┌────────

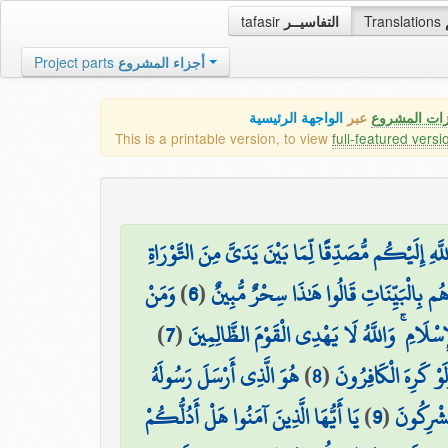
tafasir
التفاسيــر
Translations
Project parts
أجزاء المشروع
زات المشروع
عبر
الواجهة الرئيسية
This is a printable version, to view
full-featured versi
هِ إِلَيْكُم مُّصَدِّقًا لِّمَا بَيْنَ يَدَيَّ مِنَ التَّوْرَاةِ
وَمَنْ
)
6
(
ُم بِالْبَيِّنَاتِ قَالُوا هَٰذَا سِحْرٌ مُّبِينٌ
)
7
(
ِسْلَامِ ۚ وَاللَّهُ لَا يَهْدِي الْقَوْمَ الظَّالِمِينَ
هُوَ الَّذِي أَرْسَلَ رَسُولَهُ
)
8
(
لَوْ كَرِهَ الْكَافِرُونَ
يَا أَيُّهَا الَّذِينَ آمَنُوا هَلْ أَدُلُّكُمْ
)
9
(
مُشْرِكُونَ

└────────
┌────────

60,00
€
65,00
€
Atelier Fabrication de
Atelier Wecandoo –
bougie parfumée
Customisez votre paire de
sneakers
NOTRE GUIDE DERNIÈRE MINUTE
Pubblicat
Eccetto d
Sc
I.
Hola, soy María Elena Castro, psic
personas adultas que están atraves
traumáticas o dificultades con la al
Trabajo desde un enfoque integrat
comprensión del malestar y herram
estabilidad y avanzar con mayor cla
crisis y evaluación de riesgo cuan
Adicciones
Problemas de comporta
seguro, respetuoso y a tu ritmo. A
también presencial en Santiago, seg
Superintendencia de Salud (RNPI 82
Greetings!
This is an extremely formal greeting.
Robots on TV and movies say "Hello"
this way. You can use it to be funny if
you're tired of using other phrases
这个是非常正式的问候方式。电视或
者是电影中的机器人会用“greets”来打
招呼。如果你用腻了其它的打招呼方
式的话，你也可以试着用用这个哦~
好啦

└────────
┌────────

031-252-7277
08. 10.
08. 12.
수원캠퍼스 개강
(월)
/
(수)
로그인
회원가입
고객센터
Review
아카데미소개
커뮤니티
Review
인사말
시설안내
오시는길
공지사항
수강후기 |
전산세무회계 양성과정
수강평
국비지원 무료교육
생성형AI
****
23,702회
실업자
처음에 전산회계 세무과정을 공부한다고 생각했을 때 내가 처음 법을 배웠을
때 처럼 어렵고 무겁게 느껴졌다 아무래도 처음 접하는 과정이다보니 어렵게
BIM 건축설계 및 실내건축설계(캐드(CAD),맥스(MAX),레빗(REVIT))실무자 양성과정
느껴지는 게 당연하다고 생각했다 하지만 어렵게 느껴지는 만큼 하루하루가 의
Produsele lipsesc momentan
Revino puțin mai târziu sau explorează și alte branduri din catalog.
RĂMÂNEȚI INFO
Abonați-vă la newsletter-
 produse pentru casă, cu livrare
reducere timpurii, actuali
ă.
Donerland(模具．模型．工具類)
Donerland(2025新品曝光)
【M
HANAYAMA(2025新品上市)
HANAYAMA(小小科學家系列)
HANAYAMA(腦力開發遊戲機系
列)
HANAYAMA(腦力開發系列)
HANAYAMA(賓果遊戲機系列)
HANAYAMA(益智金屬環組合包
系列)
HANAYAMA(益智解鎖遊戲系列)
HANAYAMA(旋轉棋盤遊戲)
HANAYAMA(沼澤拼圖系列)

└────────

▸ **ABOUT THIS TASK**
Return only the part of the records above that opens with the line containing "Customisez votre paire de" and closes with the line containing "Robots on TV", ends included.

▸ **ANSWER TO THIS PROBLEM**
Customisez votre paire de
sneakers
NOTRE GUIDE DERNIÈRE MINUTE
Pubblicat
Eccetto d
Sc
I.
Hola, soy María Elena Castro, psic
personas adultas que están atraves
traumáticas o dificultades con la al
Trabajo desde un enfoque integrat
comprensión del malestar y herram
estabilidad y avanzar con mayor cla
crisis y evaluación de riesgo cuan
Adicciones
Problemas de comporta
seguro, respetuoso y a tu ritmo. A
también presencial en Santiago, seg
Superintendencia de Salud (RNPI 82
Greetings!
This is an extremely formal greeting.
Robots on TV and movies say "Hello"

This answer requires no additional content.